Dorongan Tiongkok untuk mengimplementasikan sistem kredit sosial nasional pada tahun 2020 adalah sepenuhnya mencekik karena jutaan orang telah dilarang terbang atau naik kereta api berkecepatan tinggi, menurut statistik terbaru oleh rezim Tiongkok.
Hingga akhir April, sekitar 10 juta orang Tiongkok yang gagal membayar utang-utang mereka telah dilarang terbang 11.11 juta kali dan ditolak akses masuk kereta api berkecepatan tinggi 4,25 juta kali, melaporkan corong rezim Tiongkok, People’s Daily pada 16 Mei, mengutip data dari Komisi Pembangunan dan Reformasi Nasional Tiongkok (NDRC), sebuah badan perencanaan di bawah Dewan Negara.
Larangan perjalanan tersebut adalah bagian dari sistem kredit sosial, karena, menurut People’s Daily, itu akan “memberi penghargaan kepada warga negara dengan catatan kredit yang baik dan menghukum para pelanggar yang berulang-ulang melakukan kesalahan.”
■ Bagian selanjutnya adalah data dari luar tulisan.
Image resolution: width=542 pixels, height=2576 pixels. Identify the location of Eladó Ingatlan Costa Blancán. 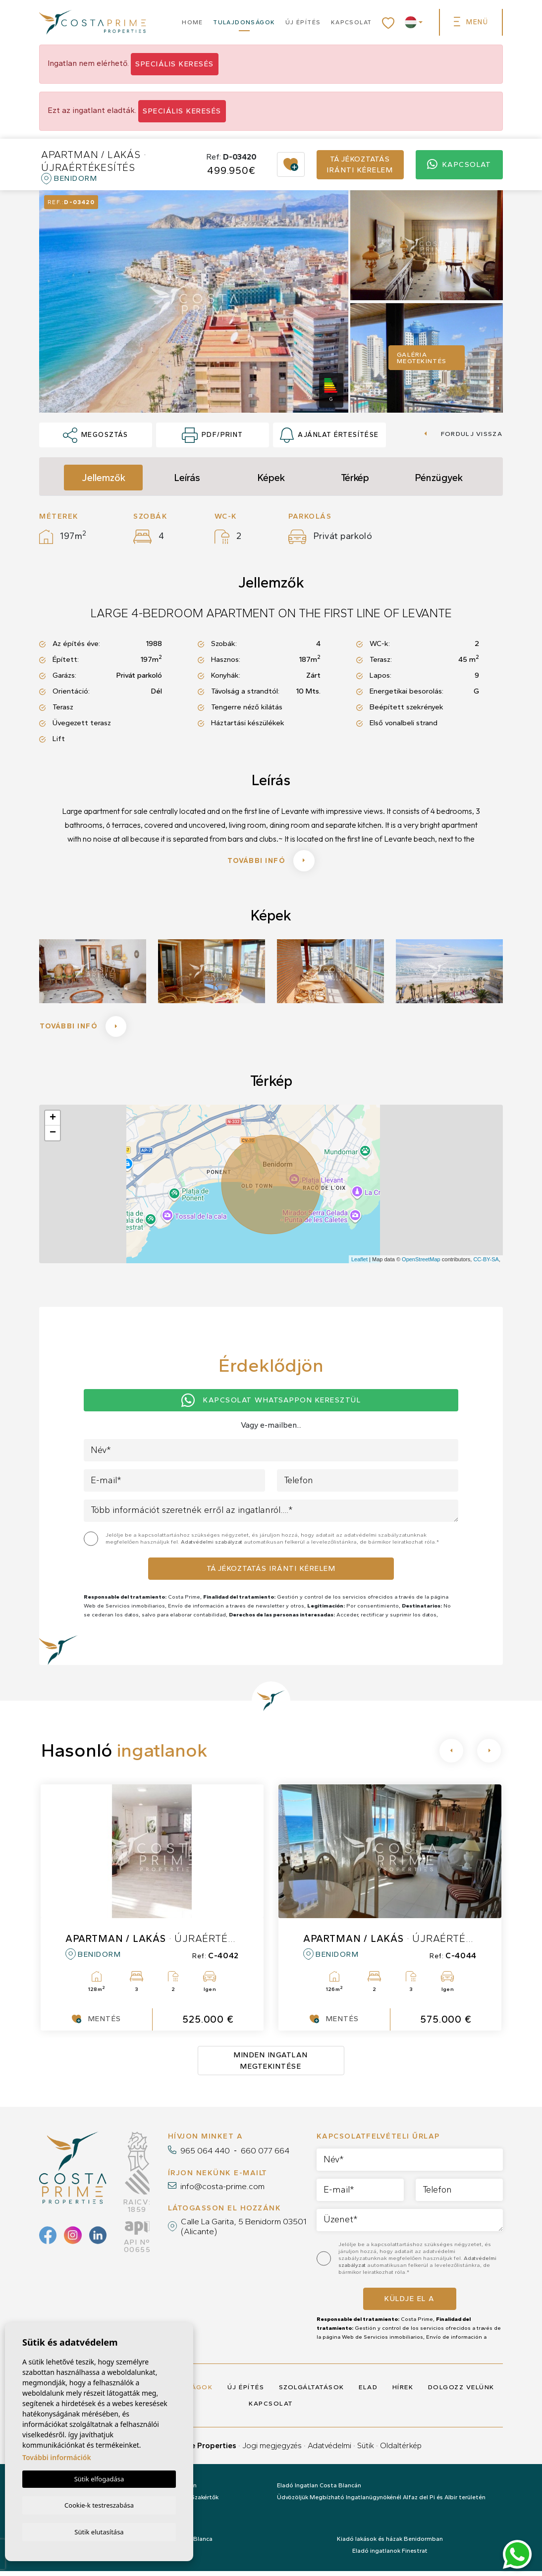 (319, 2490).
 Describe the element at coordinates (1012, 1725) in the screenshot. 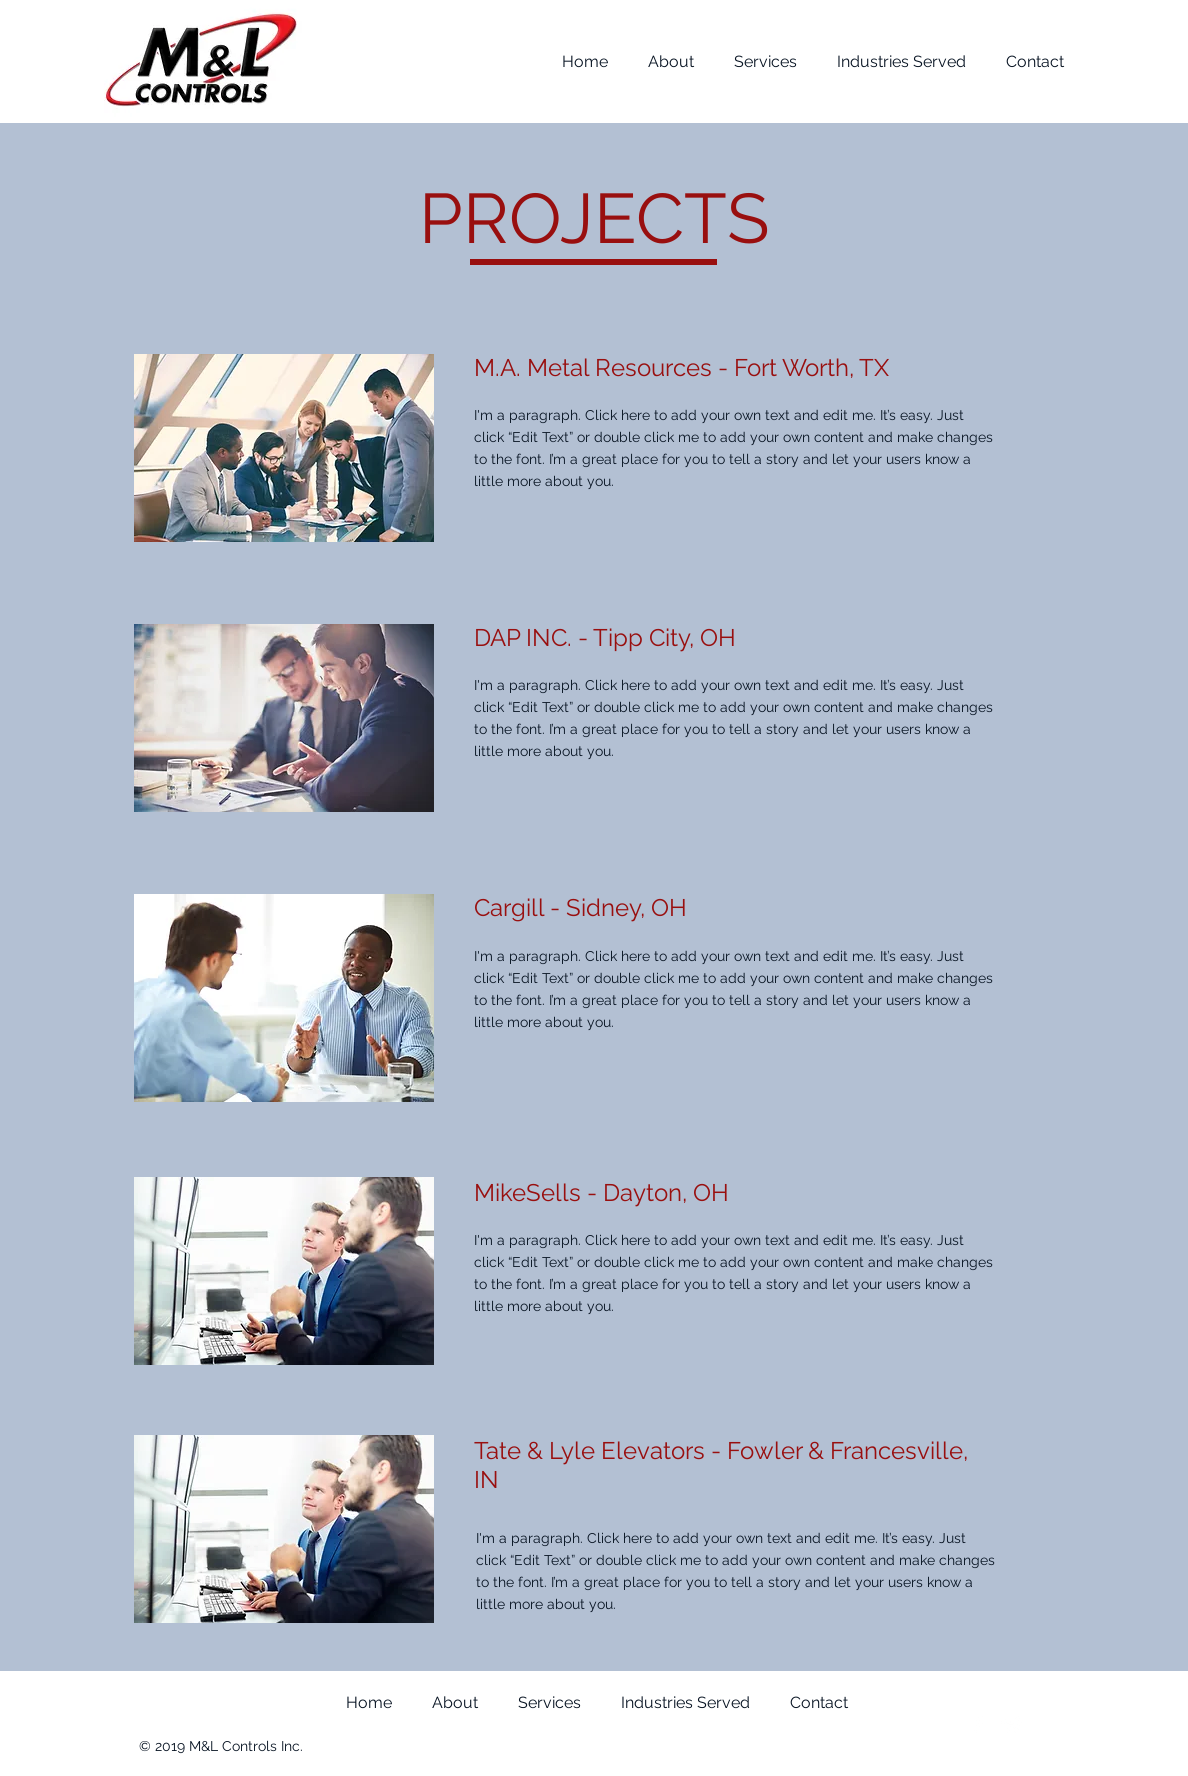 I see `[Twitter Clean]` at that location.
Tiongkok pertama kali mengumumkan rencana untuk sistem kredit sosial pada tahun 2014, di mana setiap warga negara Tiongkok akan dinilai menurut perilaku online, sosial, keuangan, dan ketaatan hukumnya. Kelakuan buruk, seperti menggunakan identitas palsu di stasiun kereta api dan bandara, penolakan untuk mendaftar asuransi sosial yang diperlukan, dan gagal membayar denda untuk tindakan ilegal di saham atau perdagangan berjangka, dapat mengakibatkan larangan perjalanan menggunakan kereta api selama 180 hari dan terbang selama setahun, melaporkan NDRC pada bulan Maret. Hukuman mulai berlaku penuh pada bulan Mei.
Frank Xie Tian, seorang profesor bisnis di University of South Carolina, Aiken, menjelaskan bahwa sementara sistem penilaian kredit di Amerika Serikat adalah tentang “memastikan pelaksaan yang efektif terhadap ekonomi dan sistem keuangan dalam masyarakat,” sedangkan sistem kredit sosial Tiongkok adalah benar-benar berbeda.
Sistem Tiongkok adalah tentang memerintah orang dan bentuk penindasan, kata Tian dalam wawancara dengan The Epoch Times.
Sementara rezim Tiongkok mengatakan sistemnya adalah tentang “memurnikan” masyarakat dan memberi penghargaan kepada orang-orang yang dapat dipercaya, itu bisa, di dalam kenyataannya, digunakan untuk menargetkan dan membungkam pembangkang dan kelompok lain di Tiongkok.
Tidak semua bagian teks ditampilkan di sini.